Jonnson suggested it would be better to hire 20 professors and to increase the projected deficit.
PGSS representative Steve Cohen drew Senate's attention to the $80 registration charge increase. Currently, full-time students already pay $80. "Where was this discussed? Were there any students?" asked Cohen.
Heaphy replied that Duncan Reid, the current SSMU president, was present. "How is this justified? Are more services being offered? Is this sneaking in fee increases through the back door?" retorted Cohen.
"Prices have just gone up," spoke Shapiro. "This is just to sustain our current levels of quality."
The government is allowing universities across Quebec to make up budgetary shortfalls by charging more for ancillary services, said Heaphy.
"Quebec realizes it's strangling us," she added.
"Even our salary increases will force us to do less in some other areas," said Shapiro. "However, I feel it's imperative that we begin to make up ground lost relative to the market."
Duncan Reid took the floor and told Senate about the resistance to the recent McGill Student Fund (MSF) referendum. Although it was approved by a majority of voting students, selling the concept was tough.

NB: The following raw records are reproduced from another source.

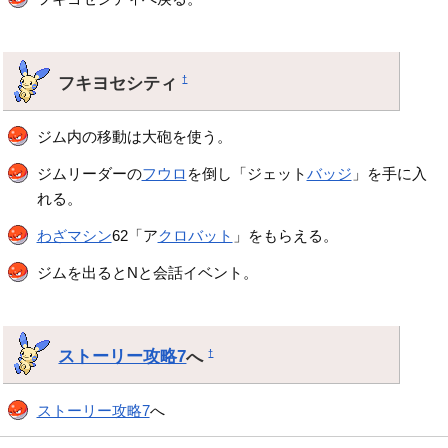
フキヨセシティ
†
ジム内の移動は大砲を使う。
ジムリーダーの
フウロ
を倒し「ジェット
バッジ
」を手に入
れる。
わざマシン
62「ア
クロバット
」をもらえる。
ジムを出るとNと会話イベント。
ストーリー攻略7
へ
†
ストーリー攻略7
へ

"People were saying that anything good for the University is bad for students," he related. "Now only weeks after students voted to donate nearly $6 million to McGill, this new registration fee is like a slap in the face." He cautioned that the $1.3 million that the fee will generate will "hardly register on the operating budget," and will only strain the already shaky relationship between students and the University.
He gave notice of a motion asking Senate to encourage the administration and the Board of Governors to remove any increase in ancillary fees this year.
"I appreciate the motion and the care with which it was crafted," said Principal Shapiro. "However, the only business we're in is sustaining the quality of education. We do nothing else." He said that the only reason for the extra fee is to "be able to serve students better.
"This nickel and dime stuff is driving us all nuts. But the University needs money to operate." The Principal added that while the MSF donation is generous, "the $6 million will be matched by the University out of our operating budget, and by the efforts of the Development and Alumni Relations Services."
Vice-Principal Heaphy also rose to deliver an impassioned speech.
"About this $80 fee, just look at what it's used for. You ask: 'Does it benefit students'? The question makes me want to cry. Increased salaries? When you graduate are you going to settle for a lower salary than you think you deserve? Wonderful things will happen; you'll benefit from this. Students have to think about [academic] jobs opening up at the University."
She noted that the increased costs include necessary repairs to buildings, as well as increased financial aid to graduate students.
Following the end of the committee of the whole, at which point it is permitted to put forth motions, Reid asked Senate to "encourage the administration and the Board" to defer this new fee. Senator Honora Shaughnessy was able to make a friendly amendment by adding the phrase: "until such time as a dialogue is undertaken to find an alternative" to the fee.
The motion was approved.
An official budget will appear some time towards the end of May, and may reflect some of the concerns discussed at this meeting.